Good Production Practices

Below is a list of “good” production ops practices, which product and tech leads should consider early in their development and review as part of any major launch. Items in bold are considered must-haves.

We will be adding more documentation about how to achieve these within 18F’s infrastructure soon, but docs.cloud.gov is a good place to start.
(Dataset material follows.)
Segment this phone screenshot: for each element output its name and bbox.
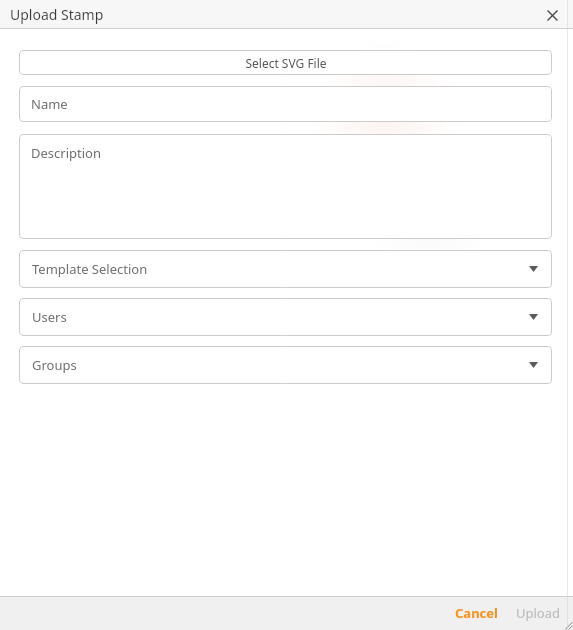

It includes a guide to production-ready apps on cloud.gov with tips about how to implement relevant practices.

Backups

  • All volatile data storage is on redundant infrastructure
  • Periodic snapshots of volatile data storage are happening
  • Ideally, point-in-time recovery is possible
  • Recovery is documented in a testable procedure
  • Tests of the recovery path are part of the continuous deployment pipeline

Deployment

  • Can push a new version with a single command
  • More than one person is able to do it
  • Blue-green deployment
  • Automated schema updates
  • Snapshot/rollback of volatile data is incorporated in the process
  • Deployment only includes production-necessary files
  • Secrets are retrieved securely (eg via credential service rather than setting environment variables)
  • Download, build, and configuration limited to staging, not runtime
  • Pin dependencies

Support

  • Service-level targets are documented
  • Clear entry point for complaints
  • Clear escalation for handling infrastructure vs application vs api problems
  • Support queue is public
  • Resources are appropriately tagged

Logs

See Logging.

Monitoring

See the page on monitoring.

Alerting

  • Someone is alerted, somehow, if a monitor test is failing
  • Flexible targets (for vacation, by component, etc), eg PagerDuty
  • Alerts triggered based on “out of the norm” thresholds
  • Flapping status does not result in excess/bouncing alerts

Status communication

  • A status page is available to all users and downstream services
  • The status page is hosted off-infrastructure
  • The status page shows any planned and all previous outages
  • Users can subscribe to notices

Security

  • In-person discussion/audit around launch and major changes
  • Third-party services are approved to hold the data being sent to them
  • Automated pen-testing in a staging environment as part of continuous deployment
  • Automated vuln-scanning in production environment that is fed with newly-discovered vulns
  • Enable SSL for everything (automatic with cloud.gov and federalist)
  • Redirect http to https (automatic with cloud.gov and federalist)

Load-testing

  • Periodic tests of in-scope components in a staging environment as part of continuous deployment pipeline
  • Upstream components are known to be load-tested up to max foreseeable pressure

Capacity-planning

  • Planning around launch, significant news, and seasonal deadlines
  • Analysis of similar service traffic in steady state
  • Ideally app-relevant elastic response to scale up as needed and back down to control costs

Scalability

  • Each component has at least two instances at all times
  • Each component horizontally scalable with more instances
  • Must-be-vertical components do not pressure their hosts in even elevated traffic condition
  • Ideally must-be-vertical components do not share hosts

Resilience

  • Instances are distributed across availability zones
  • No in-app dependencies on the number/distribution of upstream instances
  • Upstream is similarly resilient (multiple instances in multiple zones)

Access Control

  • Expected exposure for alpha/beta/blue-green environments is enforced
  • Exposure is controlled via configurable non-bespoke proxy (eg not the app)
  • A/B cohorts/affinity supported